**Problem description**
Search the records below for "Crypto"; copy each line that has it.

**Data section**

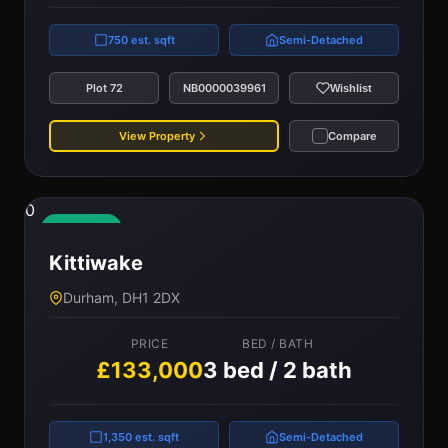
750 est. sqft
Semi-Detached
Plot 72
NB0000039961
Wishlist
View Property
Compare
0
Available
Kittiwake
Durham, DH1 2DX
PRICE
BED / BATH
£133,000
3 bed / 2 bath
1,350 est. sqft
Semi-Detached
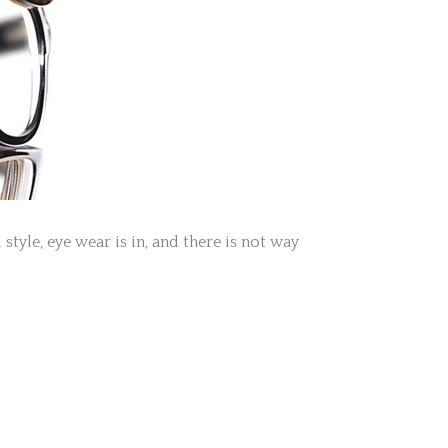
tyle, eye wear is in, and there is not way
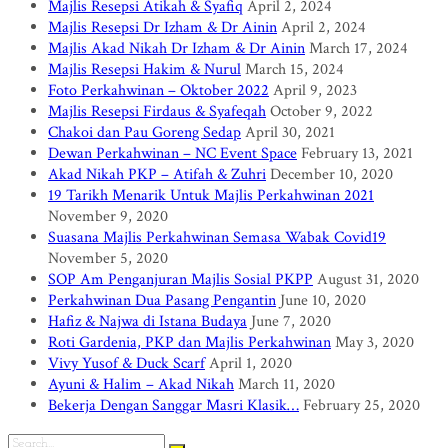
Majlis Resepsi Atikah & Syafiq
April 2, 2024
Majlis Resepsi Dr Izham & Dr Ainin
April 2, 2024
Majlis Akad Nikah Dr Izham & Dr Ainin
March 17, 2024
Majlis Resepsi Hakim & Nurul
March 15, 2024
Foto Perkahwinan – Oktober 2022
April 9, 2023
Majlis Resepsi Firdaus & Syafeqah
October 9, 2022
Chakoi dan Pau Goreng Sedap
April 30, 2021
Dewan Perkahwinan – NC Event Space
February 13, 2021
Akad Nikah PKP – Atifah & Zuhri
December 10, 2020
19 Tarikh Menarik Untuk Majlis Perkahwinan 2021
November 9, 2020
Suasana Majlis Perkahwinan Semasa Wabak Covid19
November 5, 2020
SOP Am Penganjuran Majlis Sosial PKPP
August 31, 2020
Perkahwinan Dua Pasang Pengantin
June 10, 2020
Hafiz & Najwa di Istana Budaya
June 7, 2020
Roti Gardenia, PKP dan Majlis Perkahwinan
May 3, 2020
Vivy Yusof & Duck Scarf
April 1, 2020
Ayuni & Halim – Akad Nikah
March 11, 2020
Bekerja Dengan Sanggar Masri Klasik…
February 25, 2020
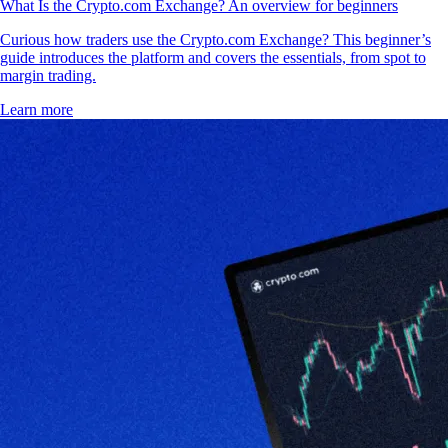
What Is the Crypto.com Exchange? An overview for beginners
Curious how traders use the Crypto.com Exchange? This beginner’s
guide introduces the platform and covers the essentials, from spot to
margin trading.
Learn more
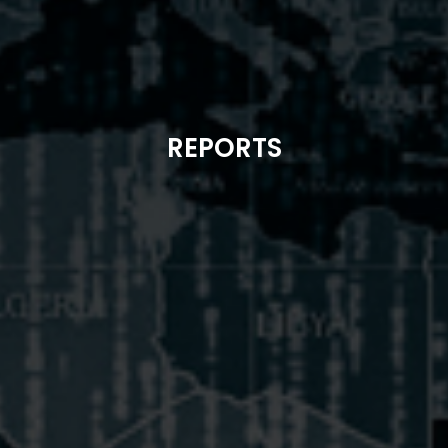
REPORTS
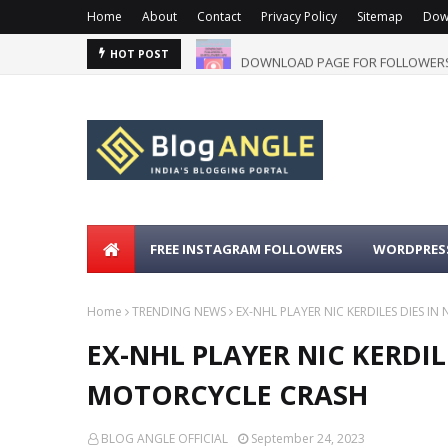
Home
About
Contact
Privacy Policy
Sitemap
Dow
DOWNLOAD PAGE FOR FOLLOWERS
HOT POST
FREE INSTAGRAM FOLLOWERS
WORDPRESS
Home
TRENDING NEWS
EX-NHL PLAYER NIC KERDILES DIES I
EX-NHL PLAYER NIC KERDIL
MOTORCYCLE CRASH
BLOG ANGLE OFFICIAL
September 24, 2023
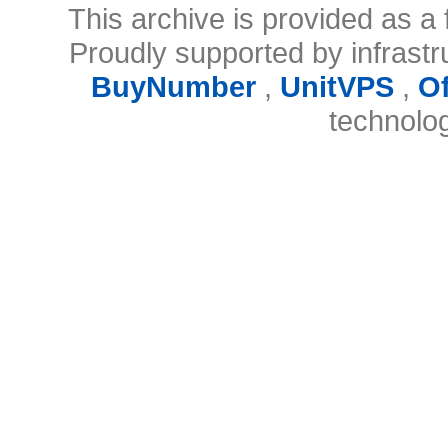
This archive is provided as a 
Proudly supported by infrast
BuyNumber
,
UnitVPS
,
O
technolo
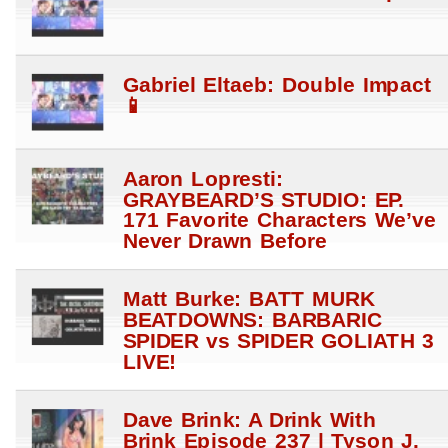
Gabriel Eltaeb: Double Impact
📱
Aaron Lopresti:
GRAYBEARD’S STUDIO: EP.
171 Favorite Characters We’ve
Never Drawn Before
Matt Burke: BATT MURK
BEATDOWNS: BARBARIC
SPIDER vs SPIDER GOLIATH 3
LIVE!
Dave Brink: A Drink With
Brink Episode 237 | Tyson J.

**Answer to the exercise**
What Is the Crypto.com Exchange? An overview for beginners
Curious how traders use the Crypto.com Exchange? This beginner’s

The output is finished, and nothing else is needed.